Fernando 🇮🇹🇨🇭
Fernando 🇮🇹🇨🇭

@Franc0Fernand0

10 Tweets 21 reads Dec 24, 2022
Rendezvous hashing is a great way to implement hashing in distributed systems.
How it works and how it compares to consistent hashing:
{1/9} ↓
Hashing is commonly used in distributed systems to map keys to servers.
Keys are typically sharded data or cached client requests.
Ideally, the mapping has 2 properties:
• adding/removing a server is not expensive
• keys are balanced in number between servers
{2/9}
The essential idea of rendezvous hashing is:
• calculate a ranking of all servers for each key
• map each key to the server with the highest ranking
• maintain the mapping above while adding and removing servers
{3/9}
A simple process is used to calculate the ranking:
• each key is hashed together with each server
• the server having the highest hash value is assigned to the key
{4/9}
Only the keys for which a server S has the highest ranking are remapped if S is added or removed.
If S is removed, the keys assigned to S are remapped to the server with 2nd highest ranking.

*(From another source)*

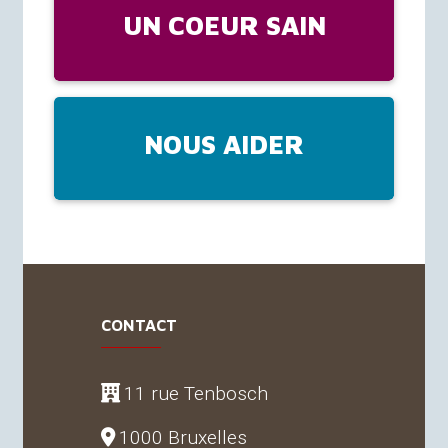
UN COEUR SAIN
NOUS AIDER
CONTACT
11 rue Tenbosch
1000 Bruxelles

If S is added, the keys for which S has the highest ranking are remapped to S.
{5/9}
Typically, rendezvous hashing requires O(N) time to calculate the hash values for each key.

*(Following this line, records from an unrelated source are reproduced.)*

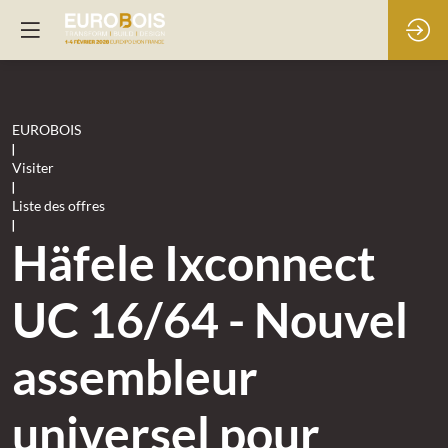
EUROBOIS
|
Visiter
|
Liste des offres
|
Häfele Ixconnect
UC 16/64 - Nouvel
assembleur
universel pour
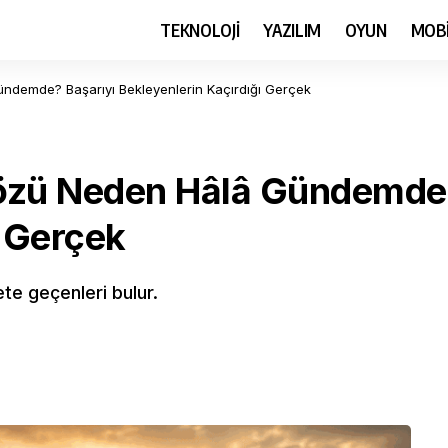
TEKNOLOJİ
YAZILIM
OYUN
MOB
ndemde? Başarıyı Bekleyenlerin Kaçırdığı Gerçek
özü Neden Hâlâ Gündemde?
ı Gerçek
te geçenleri bulur.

But there is a variant (the skeleton-based) that can achieve O(logN) time.
No additional space is required since each key's ranking is calculated on the fly.
{6/9}
It's interesting to compare the performances of rendezvous and consistent hashing.
Consistent has a query time of O(log(N)) for a key.
Rendezvous has a query time of O(N) that can reach O(log(N)).
N is larger for consistent hashing if it uses virtual nodes.
{7/9}
Consistent hashing requires memory to store hash values and mappings, while rendezvous does not.
Consistent hashing requires only a hash computation per key, while rendezvous requires N.
Rendezvous natively supports server replication without introducing virtual nodes.
{8/9}
All this makes rendezvous hashing a good candidate if:
• the cluster of servers is small
• the cluster is large but the memory footprint needs to be low
{9/9}
Thanks for reading!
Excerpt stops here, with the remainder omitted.